Helping to make it happen is a crew consisting of Chris Burton, Jim Hugh, Chris Mullin, his dad Pat Jordan, spotter Cam Robinson and Jim Combs.
His sponsors include the Brynes Agency, LFR, Magnus Performance Products, SKM and Concrete Express. His engine builder is Larry’s Auto Machine.
Jordan said his focus for the final races is not going to change.
“We’re just going to keep doing what we’re doing,” Jordan said. “We’re not going to change our mindset.”
A title would give Jordan championships in three Speedbowl divisions, the SK Modifieds, the Late Models and the Mini Stocks.

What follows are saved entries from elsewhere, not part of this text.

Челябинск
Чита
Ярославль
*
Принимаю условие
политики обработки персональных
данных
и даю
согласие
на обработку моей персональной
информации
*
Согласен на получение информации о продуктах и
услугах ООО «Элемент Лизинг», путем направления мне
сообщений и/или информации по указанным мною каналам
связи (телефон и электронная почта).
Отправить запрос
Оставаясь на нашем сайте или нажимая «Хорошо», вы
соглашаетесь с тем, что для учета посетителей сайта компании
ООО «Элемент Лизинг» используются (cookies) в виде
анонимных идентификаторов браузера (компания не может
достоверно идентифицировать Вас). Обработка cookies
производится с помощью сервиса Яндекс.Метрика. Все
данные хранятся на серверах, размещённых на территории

“I’m working so hard in the Sks, sometimes I forget I’ve raced in the other two divisions,” Jordan said. “Maybe when my career is over, I’ll sit back and reflect on it, but not now.”
His attention is exclusively on the SK Modifieds. The money he earned in the Potter race should get him through the season.
“The money is all going back into the race car,” Jordan said. “There will be no vacations, no gifts and no treats. It’s all about racing.”
After all, Jordan has big plans every Saturday for the rest of the season.